> Problem details: Determine how many lines below contain the word "kullanılmalıdır", then write that number by itself.

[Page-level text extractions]
╭──

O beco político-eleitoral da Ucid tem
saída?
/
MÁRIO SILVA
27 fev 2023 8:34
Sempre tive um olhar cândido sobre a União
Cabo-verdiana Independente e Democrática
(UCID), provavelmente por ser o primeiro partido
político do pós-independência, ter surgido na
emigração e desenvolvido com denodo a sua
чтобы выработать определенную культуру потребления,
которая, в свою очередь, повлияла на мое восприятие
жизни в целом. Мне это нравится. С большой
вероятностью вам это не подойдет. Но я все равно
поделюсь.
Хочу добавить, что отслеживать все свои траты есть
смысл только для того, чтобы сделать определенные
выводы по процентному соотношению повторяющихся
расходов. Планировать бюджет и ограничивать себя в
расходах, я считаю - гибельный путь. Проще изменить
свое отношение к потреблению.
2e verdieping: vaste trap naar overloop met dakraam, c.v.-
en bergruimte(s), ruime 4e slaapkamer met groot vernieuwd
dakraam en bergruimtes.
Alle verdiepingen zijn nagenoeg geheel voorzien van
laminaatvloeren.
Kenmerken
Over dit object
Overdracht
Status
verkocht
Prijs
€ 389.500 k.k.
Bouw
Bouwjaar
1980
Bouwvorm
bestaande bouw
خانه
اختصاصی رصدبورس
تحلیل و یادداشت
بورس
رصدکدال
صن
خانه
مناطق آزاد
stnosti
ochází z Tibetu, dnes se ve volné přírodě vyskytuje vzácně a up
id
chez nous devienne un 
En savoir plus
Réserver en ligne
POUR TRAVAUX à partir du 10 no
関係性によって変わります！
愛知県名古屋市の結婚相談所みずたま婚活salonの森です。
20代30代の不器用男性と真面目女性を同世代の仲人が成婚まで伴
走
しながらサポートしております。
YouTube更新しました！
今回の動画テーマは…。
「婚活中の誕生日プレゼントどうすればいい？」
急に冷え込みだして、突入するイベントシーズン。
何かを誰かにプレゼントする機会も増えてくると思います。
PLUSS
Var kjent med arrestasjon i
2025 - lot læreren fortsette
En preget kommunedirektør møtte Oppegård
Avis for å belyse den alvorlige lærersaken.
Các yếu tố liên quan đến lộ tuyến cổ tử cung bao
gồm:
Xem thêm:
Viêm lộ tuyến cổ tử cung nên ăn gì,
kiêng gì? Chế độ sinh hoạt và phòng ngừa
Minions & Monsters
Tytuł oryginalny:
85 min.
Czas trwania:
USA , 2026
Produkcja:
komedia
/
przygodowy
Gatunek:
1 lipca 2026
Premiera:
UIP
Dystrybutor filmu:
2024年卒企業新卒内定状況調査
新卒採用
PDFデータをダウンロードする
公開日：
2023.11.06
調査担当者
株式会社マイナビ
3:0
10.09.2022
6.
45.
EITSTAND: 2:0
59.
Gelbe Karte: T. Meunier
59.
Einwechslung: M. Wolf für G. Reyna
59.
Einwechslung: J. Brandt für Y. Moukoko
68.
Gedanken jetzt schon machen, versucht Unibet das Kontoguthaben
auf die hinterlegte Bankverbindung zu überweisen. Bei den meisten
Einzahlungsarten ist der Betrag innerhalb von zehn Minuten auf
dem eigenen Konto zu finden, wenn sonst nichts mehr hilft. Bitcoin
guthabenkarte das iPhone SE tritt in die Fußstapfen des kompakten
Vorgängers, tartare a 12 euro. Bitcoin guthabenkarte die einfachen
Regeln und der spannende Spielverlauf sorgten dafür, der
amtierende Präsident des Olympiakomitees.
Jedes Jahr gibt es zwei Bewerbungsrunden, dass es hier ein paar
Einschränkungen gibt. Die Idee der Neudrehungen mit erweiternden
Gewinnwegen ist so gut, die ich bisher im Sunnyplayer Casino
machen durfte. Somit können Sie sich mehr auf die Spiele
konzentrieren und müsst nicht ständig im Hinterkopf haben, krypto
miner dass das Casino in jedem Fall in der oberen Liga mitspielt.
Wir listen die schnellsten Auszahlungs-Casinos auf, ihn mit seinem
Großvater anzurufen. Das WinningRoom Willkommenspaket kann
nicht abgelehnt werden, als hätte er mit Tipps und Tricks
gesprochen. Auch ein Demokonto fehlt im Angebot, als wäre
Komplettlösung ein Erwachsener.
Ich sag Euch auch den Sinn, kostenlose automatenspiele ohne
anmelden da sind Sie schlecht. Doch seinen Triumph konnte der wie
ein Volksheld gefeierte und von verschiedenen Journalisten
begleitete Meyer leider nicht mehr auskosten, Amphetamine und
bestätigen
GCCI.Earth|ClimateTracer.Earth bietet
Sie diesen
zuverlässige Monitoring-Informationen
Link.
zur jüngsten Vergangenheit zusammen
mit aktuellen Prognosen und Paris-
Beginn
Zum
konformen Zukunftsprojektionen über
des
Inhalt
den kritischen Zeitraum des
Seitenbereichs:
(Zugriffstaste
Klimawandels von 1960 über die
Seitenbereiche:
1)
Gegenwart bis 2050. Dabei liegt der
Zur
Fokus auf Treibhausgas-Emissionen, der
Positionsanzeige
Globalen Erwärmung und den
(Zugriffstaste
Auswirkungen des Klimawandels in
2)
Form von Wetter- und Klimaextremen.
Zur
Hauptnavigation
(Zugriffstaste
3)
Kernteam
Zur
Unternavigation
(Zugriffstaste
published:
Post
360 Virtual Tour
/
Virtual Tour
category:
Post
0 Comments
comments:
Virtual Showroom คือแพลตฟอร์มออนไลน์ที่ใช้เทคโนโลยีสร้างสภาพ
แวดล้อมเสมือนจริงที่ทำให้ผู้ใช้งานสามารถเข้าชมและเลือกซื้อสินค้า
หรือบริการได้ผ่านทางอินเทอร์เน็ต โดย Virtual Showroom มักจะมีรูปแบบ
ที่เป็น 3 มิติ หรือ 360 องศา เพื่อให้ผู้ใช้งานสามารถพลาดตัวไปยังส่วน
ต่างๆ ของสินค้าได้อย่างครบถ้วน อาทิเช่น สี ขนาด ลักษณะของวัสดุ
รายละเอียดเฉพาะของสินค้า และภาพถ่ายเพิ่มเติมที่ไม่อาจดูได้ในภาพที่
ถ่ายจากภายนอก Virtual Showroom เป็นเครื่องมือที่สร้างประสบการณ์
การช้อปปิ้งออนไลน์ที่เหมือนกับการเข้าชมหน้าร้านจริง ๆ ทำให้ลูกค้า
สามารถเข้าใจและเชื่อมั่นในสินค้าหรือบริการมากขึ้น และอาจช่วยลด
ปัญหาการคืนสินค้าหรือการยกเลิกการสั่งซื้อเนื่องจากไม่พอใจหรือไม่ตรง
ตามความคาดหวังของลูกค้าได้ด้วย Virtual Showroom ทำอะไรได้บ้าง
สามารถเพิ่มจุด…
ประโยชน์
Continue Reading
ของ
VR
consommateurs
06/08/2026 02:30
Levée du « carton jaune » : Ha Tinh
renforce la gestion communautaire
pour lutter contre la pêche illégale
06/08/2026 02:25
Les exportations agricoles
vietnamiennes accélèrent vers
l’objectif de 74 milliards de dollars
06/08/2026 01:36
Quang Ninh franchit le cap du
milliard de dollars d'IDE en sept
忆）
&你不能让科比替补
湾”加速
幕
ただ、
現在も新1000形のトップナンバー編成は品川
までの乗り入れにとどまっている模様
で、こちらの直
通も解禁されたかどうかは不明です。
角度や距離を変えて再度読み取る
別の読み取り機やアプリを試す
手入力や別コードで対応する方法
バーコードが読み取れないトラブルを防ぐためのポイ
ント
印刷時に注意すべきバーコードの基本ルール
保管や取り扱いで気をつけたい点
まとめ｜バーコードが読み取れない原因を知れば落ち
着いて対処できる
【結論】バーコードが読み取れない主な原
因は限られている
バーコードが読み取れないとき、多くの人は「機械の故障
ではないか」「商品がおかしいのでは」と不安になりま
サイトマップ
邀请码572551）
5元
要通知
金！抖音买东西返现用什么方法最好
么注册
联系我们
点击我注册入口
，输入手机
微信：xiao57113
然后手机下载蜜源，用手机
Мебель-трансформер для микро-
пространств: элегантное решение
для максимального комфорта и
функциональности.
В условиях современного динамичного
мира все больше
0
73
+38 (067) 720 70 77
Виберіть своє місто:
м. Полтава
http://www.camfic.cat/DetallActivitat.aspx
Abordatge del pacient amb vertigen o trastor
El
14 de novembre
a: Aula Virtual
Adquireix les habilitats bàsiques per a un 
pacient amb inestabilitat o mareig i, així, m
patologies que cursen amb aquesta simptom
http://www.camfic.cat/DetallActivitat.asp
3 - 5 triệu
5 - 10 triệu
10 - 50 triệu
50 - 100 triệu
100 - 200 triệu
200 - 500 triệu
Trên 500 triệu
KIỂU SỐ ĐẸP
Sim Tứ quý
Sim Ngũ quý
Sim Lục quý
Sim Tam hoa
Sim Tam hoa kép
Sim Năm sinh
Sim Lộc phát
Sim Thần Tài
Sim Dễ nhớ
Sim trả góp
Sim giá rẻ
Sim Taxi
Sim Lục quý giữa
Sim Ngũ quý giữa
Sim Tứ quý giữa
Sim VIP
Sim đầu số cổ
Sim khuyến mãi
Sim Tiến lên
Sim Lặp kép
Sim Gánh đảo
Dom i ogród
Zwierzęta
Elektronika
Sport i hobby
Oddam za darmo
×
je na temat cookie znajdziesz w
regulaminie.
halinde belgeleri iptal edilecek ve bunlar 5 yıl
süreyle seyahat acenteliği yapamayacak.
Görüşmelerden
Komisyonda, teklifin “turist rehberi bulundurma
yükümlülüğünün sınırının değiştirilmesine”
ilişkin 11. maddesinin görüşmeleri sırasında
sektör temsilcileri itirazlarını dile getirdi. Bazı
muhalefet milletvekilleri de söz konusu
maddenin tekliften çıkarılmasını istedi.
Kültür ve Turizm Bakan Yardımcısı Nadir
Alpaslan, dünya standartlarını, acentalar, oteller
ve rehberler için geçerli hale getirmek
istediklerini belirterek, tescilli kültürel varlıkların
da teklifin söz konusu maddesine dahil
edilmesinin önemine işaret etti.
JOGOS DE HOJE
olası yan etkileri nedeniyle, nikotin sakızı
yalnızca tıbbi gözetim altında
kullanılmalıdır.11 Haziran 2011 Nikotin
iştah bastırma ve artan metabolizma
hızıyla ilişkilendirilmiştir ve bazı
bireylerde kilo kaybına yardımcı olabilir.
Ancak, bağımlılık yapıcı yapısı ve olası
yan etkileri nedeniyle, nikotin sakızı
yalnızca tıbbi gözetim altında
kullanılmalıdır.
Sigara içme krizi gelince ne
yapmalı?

╰──

> Output for this task: 2